> [PROVIDED RECORDS]

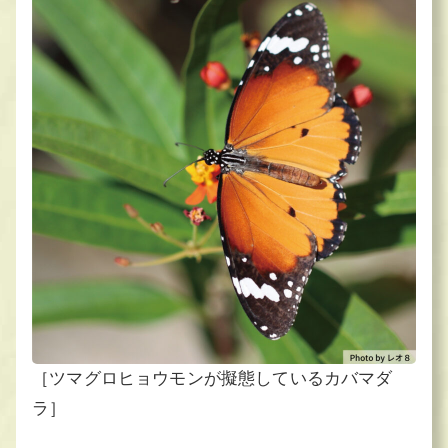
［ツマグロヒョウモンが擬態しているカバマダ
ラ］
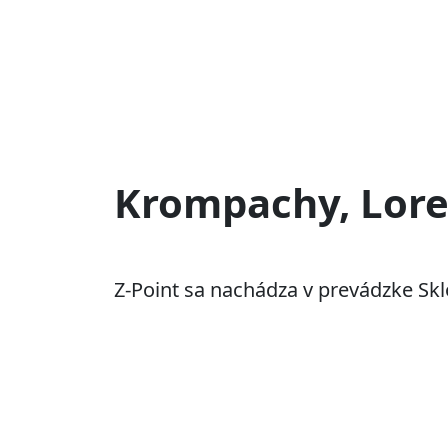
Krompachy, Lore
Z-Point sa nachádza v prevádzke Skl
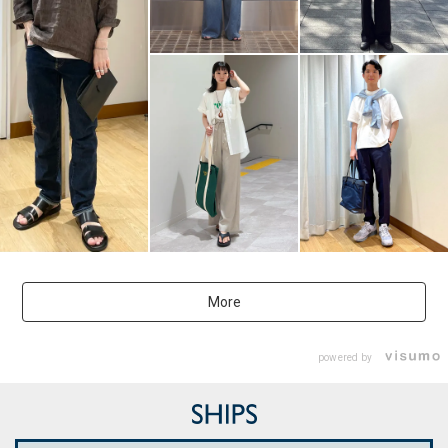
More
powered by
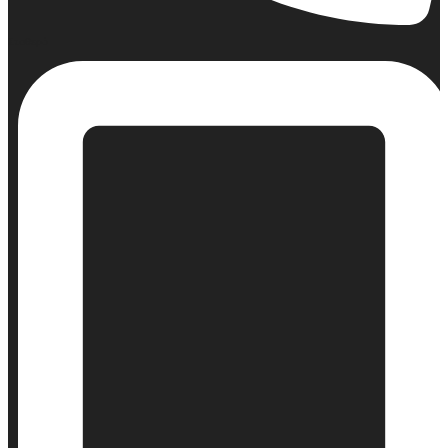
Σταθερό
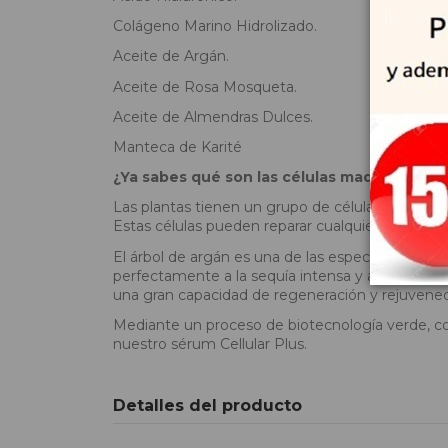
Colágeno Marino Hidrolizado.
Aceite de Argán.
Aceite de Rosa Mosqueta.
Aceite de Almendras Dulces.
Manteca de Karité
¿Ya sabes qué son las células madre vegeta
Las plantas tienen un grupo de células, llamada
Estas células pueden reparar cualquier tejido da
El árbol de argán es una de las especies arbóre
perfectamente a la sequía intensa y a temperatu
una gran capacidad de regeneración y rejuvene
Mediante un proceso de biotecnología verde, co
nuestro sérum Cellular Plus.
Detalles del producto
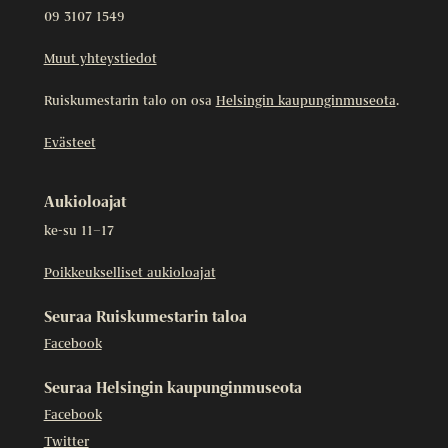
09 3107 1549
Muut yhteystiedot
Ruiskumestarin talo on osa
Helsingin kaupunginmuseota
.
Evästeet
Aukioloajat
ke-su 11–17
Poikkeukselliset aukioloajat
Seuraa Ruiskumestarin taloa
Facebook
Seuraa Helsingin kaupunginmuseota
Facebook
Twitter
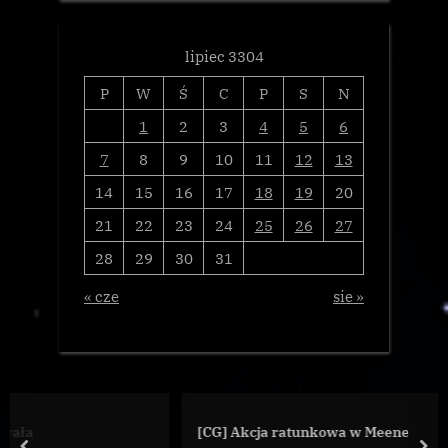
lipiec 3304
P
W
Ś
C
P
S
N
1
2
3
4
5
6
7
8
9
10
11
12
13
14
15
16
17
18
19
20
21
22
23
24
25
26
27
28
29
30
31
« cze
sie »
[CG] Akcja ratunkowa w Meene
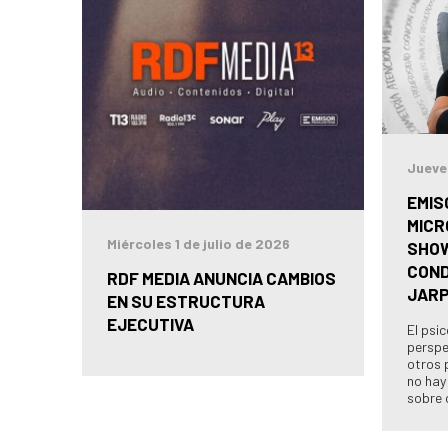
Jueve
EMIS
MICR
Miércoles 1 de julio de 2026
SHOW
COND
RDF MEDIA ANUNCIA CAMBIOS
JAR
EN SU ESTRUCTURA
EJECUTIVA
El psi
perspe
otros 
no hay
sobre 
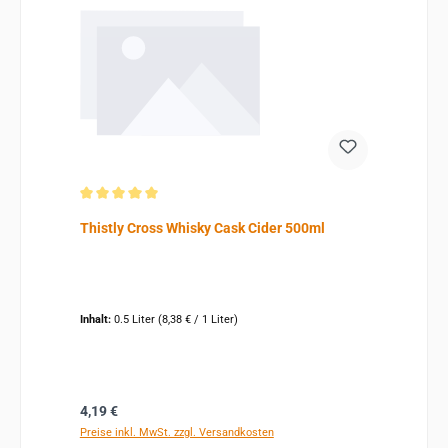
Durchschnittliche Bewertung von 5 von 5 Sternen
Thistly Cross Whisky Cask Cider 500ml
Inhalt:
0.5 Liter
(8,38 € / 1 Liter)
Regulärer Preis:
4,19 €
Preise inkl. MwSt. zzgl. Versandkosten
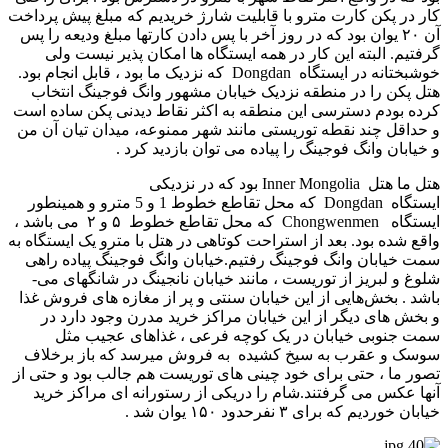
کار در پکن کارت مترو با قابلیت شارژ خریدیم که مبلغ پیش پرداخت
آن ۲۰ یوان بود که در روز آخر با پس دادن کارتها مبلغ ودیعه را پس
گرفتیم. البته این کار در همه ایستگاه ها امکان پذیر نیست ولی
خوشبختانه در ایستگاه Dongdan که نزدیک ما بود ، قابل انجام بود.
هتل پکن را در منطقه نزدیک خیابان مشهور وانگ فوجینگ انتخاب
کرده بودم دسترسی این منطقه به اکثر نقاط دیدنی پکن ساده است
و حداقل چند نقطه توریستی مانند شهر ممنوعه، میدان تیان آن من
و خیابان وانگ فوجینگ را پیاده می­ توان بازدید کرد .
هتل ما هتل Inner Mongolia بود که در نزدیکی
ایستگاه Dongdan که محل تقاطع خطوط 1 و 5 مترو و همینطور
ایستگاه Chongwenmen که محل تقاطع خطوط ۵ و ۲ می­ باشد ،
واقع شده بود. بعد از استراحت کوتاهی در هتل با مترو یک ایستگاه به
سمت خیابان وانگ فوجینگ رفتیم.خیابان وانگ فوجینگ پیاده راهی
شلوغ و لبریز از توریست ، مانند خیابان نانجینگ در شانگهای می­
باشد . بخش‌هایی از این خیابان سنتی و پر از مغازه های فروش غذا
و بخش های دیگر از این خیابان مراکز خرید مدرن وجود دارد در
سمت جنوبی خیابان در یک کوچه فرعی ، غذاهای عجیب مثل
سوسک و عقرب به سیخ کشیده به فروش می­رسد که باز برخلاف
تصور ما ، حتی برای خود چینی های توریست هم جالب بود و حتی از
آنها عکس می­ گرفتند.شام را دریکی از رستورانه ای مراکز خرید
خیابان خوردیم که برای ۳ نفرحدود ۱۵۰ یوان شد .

---

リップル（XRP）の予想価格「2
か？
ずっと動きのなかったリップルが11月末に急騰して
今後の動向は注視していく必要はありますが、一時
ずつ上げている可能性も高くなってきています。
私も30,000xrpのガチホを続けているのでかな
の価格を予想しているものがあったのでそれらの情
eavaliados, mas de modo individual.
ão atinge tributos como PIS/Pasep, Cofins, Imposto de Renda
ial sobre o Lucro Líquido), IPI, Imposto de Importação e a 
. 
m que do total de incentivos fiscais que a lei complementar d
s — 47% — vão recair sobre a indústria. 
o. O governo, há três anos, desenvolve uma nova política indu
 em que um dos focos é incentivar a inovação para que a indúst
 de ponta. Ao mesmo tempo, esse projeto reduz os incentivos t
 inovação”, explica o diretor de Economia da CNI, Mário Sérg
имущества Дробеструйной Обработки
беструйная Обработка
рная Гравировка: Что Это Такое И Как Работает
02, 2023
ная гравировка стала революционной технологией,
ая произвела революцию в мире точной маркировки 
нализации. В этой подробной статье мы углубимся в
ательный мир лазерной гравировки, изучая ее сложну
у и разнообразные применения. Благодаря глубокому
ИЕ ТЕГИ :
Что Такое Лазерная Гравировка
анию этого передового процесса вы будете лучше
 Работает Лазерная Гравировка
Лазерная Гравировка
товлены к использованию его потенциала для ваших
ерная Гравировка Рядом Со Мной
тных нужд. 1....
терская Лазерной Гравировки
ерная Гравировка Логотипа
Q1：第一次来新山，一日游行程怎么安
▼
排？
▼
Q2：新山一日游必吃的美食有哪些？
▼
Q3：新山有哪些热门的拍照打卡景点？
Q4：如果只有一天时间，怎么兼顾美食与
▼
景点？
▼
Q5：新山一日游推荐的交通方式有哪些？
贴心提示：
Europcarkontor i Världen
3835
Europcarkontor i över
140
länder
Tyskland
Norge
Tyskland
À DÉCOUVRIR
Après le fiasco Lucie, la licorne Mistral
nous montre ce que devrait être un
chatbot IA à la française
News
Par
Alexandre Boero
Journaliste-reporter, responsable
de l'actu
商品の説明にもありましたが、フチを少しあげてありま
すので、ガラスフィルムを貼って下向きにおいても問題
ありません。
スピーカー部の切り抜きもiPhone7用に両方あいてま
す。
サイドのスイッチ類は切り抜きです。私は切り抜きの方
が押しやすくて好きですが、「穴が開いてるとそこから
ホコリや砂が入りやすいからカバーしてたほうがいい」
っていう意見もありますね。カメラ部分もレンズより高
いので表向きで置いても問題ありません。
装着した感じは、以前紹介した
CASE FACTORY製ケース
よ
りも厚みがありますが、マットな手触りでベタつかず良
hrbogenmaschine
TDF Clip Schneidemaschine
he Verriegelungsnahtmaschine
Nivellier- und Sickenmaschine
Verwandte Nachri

...

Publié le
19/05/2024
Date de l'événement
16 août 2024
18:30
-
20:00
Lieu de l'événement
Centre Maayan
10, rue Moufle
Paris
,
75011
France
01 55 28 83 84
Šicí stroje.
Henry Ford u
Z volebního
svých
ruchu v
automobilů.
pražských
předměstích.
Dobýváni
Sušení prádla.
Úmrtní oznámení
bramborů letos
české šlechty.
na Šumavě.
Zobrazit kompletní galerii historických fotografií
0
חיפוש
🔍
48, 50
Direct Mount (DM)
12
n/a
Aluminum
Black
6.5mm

> [TASK INSTRUCTIONS]
Beginning with the line containing "беструйная Обработка" and ending with the line containing "нализации. В этой", extract those lines exactly from the listing above, and only those.

> [SOLUTION]
беструйная Обработка
рная Гравировка: Что Это Такое И Как Работает
02, 2023
ная гравировка стала революционной технологией,
ая произвела революцию в мире точной маркировки 
нализации. В этой подробной статье мы углубимся в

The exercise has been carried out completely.